Written by Barry G. Rabe.

China has long contended that it does not have to take decisive steps to address climate change, shifting responsibility to the United States. This reflects the fact that historic emissions from the United States have indeed led the world and the argument that there has been no significant American public policy effort to reduce those emissions in the future. Even as annual Chinese greenhouse gas releases have eclipsed those of the United States, these factors combine to provide a case for very limited Chinese engagement.

Tuesday’s elections in the United States might seem to provide additional support for the second of those familiar points, with Republican Party control of the Senate further reducing any chances of significant legislation on climate change in the near future. But this should not obscure real shifts in the American position, ones that are not likely to disappear for at least the balance of Barack Obama’s presidency.

American emissions have continued to decline, more than 10 percent from 2005 levels. This can be attributed to a range of factors, including the Great Recession, the major shift from coal to domestically-generated natural gas, and a confluence of state and federal policies. The latter have focused primarily on the vehicle emissions arena but are about to expand markedly in the electricity-generation sector.

As the President and his Environmental Protection Agency continue to roll out the Clean Power Plan, calling upon states to collectively reduce their power sector emissions by 30 percent from 2005 levels from 2030, it is indeed possible that a newly-expanded Republican base in Congress will attempt to block or stall implementation. But the rules of American democracy likely constrain these limitations.

Any legislative swipe at the Clean Power Plan would require super-majorities (which Republicans lack) to surmount an inevitable veto by the President. Many states have already begun to take steps to begin to implement the plan, in some cases exploring ways to expand their established policy commitments. And public opinion suggests a fairly robust base of support for this approach.

So Congress can try to impose roadblocks but this policy is likely to move ahead, along with many others. And even with the collapse in the price of oil, it is clear that the United States is poised to continue to develop its natural gas supplies via expanding use of hydraulic fracturing and horizontal drilling, perhaps the greatest global energy surprises of the past decade.

This may indeed reach the point where the United States shifts toward expanded exports of natural gas, potentially even to China and Asian neighbors. And there could in fact be ways in which some form of carbon pricing moves forward as part of any larger fiscal “grand bargain” to deal with longer-term deficit issues and need for expanded funding for infrastructure.

As a result, it is hard to see the United States withdrawing from all of the factors that have put it on an emissions trajectory that seemed unthinkable just four or five years ago. There has been no massive legislative overhaul but American politics often works, for better or worse, through incremental development of policies that mix federal and state authority.

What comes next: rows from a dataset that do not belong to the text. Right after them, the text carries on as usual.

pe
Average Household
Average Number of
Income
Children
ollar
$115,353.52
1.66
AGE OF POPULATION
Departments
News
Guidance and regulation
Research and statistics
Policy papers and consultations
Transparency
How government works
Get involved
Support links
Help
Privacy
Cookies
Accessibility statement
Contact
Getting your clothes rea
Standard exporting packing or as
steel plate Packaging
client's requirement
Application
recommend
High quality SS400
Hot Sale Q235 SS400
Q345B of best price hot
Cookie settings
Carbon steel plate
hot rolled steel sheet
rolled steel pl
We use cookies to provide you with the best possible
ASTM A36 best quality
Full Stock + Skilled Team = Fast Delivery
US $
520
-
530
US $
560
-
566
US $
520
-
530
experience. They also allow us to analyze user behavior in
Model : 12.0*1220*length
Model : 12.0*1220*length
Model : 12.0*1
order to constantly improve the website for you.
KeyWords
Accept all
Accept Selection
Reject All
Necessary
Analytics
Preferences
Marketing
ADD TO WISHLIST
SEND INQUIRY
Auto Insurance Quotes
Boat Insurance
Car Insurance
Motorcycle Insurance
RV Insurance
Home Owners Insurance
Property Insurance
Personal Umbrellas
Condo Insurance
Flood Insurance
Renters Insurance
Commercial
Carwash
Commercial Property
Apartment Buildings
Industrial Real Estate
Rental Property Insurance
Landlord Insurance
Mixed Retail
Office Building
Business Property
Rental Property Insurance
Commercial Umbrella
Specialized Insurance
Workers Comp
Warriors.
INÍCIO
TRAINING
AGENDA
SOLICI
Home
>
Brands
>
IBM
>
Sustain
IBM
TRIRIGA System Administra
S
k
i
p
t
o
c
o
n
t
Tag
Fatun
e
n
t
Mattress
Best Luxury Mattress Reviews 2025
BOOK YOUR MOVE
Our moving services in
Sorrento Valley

Given this, it becomes increasingly hard for China to hide on the climate file and deflect more serious engagement due to its familiar shifting of responsibility to the United States. There is some intriguing experimentation in China, both nationally and in its more localized units that address far-reaching environmental concerns that could also connect to fossil fuel use and greenhouse gas emissions. This could be part of a more robust strategy for China to address its staggering problem of conventional air contaminants and also reduce climate-linked emissions.

Any recent pronouncements from the United Nations on climate change remain likely to have little impact in either Washington or Beijing. But there is continued movement on this issue in the United States and other major national emission sources. As a result, it may well become increasingly difficult for China to refrain from taking a more constructive role that would reflect its arrival as a great player on the international scene.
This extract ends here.